Axel Nierhaus| Barbara Montag| Nicole Timmler| Daniel P. Frings| Kai Gutensohn| Roman Jung| Claus G. Schneider| Werner Pothmann| Anne K. Brassel| Jochen Schulte am Esch
Brief Report
Volume 29, Issue 4 / April , 2003

Pages 646 - 651



To evaluate the effect of recombinant human granulocyte-macrophage colony-stimulating factor (rhGM-CSF) on immunoparalysis as defined by a sustained decrease of HLA-DR expression on monocytes in patients with severe sepsis.


Prospective, non-randomised observational study.


Two anaesthesiological intensive care units of a university hospital.


Administration of a daily dose of 5 µg/kg rhGM-CSF over a period of 3 days.

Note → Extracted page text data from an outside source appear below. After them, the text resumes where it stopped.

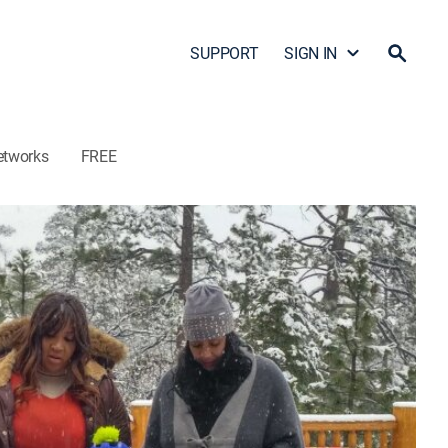
SUPPORT
SIGN IN
etworks
FREE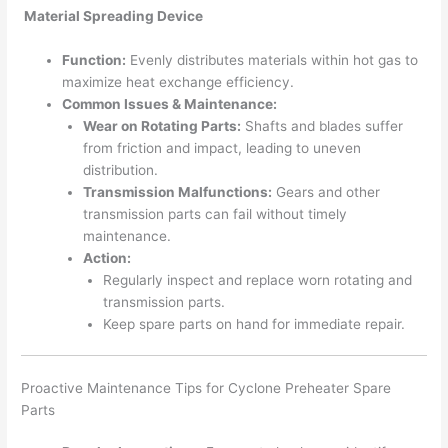
Material Spreading Device
Function:
Evenly distributes materials within hot gas to
maximize heat exchange efficiency.
Common Issues & Maintenance:
Wear on Rotating Parts:
Shafts and blades suffer
from friction and impact, leading to uneven
distribution.
Transmission Malfunctions:
Gears and other
transmission parts can fail without timely
maintenance.
Action:
Regularly inspect and replace worn rotating and
transmission parts.
Keep spare parts on hand for immediate repair.
Proactive Maintenance Tips for Cyclone Preheater Spare
Parts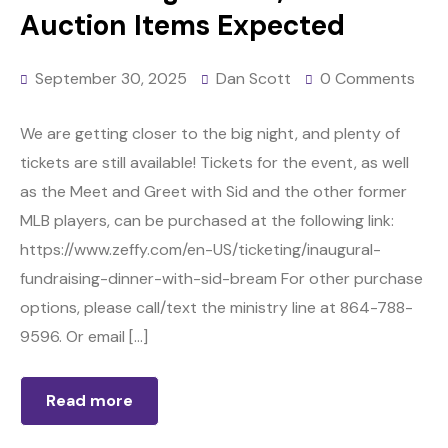
Auction Items Expected
September 30, 2025
Dan Scott
0 Comments
We are getting closer to the big night, and plenty of
tickets are still available! Tickets for the event, as well
as the Meet and Greet with Sid and the other former
MLB players, can be purchased at the following link:
https://www.zeffy.com/en-US/ticketing/inaugural-
fundraising-dinner-with-sid-bream For other purchase
options, please call/text the ministry line at 864-788-
9596. Or email […]
Read more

Nine consecutive patients with severe sepsis and a documented HLA-DR expression on peripheral monocytes of less than 150 mean fluorescence intensity (MFI) over a period of at least 48 h prior to intervention.

Measurements and results

Mean MFI was 69.4±13.2 24 h before and 56.7±8.2 on the day of the administration of 5 µg/kg rhGM-CSF. Within 24 h a significant increase of HLA-DR expression to a mean of 327.7±78.8 MFI was observed in all patients. This increase was maintained on days 2–10. It was accompanied by a significant rise in white blood count. The ex vivo TNF-α production in whole blood after lipopolysaccharide (LPS)-stimulation increased significantly from a mean of 82±29.2 pg/ml to 793±546.8 pg/ml. Apart from febrile reactions in two patients, no side effects were recorded. No increases of pro-inflammatory markers (IL-6, C-reactive protein, LPS-binding protein, procalcitonin) were observed. SOFA values before and after rhGM-CSF did not differ significantly. The mortality rate was 33%.


This preliminary study demonstrates that rhGM-CSF upregulates HLA-DR expression on monocytes in septic patients with multi-organ dysfunction. Moreover, with the concomitant increase of the ex vivo whole blood TNF-α response, this upregulation of a monocytic activation marker is paralleled by a functional recovery.